**DATASET**
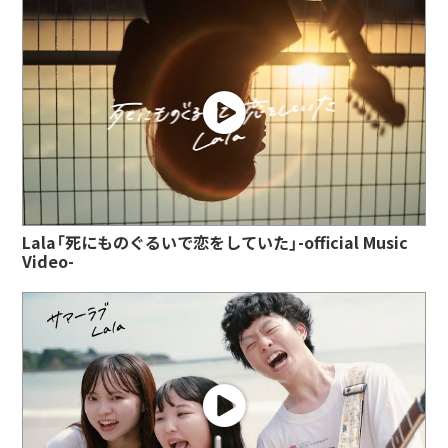
Lala「死にものぐるいで恋をしていた」-official Music
Video-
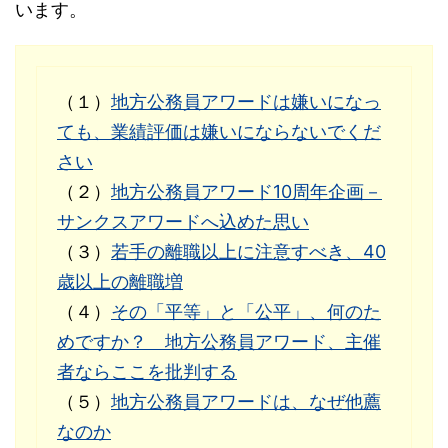
います。
（１）
地方公務員アワードは嫌いになっ
ても、業績評価は嫌いにならないでくだ
さい
（２）
地方公務員アワード10周年企画－
サンクスアワードへ込めた思い
（３）
若手の離職以上に注意すべき、40
歳以上の離職増
（４）
その「平等」と「公平」、何のた
めですか？ 地方公務員アワード、主催
者ならここを批判する
（５）
地方公務員アワードは、なぜ他薦
なのか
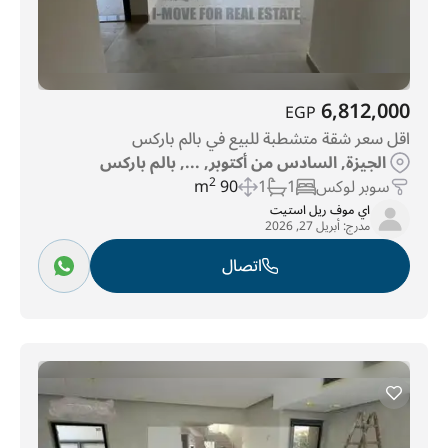
6,812,000
EGP
اقل سعر شقة متشطبة للبيع في بالم باركس
الجيزة, السادس من أكتوبر, ..., بالم باركس
سوبر لوكس
1
1
90 m
2
اي موف ريل استيت
مدرج:
أبريل 27, 2026
اتصال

**TASK**
Copy the lines from the entries above in which the word "باركس" appears.

**FINISHED EXERCISE**
اقل سعر شقة متشطبة للبيع في بالم باركس
الجيزة, السادس من أكتوبر, ..., بالم باركس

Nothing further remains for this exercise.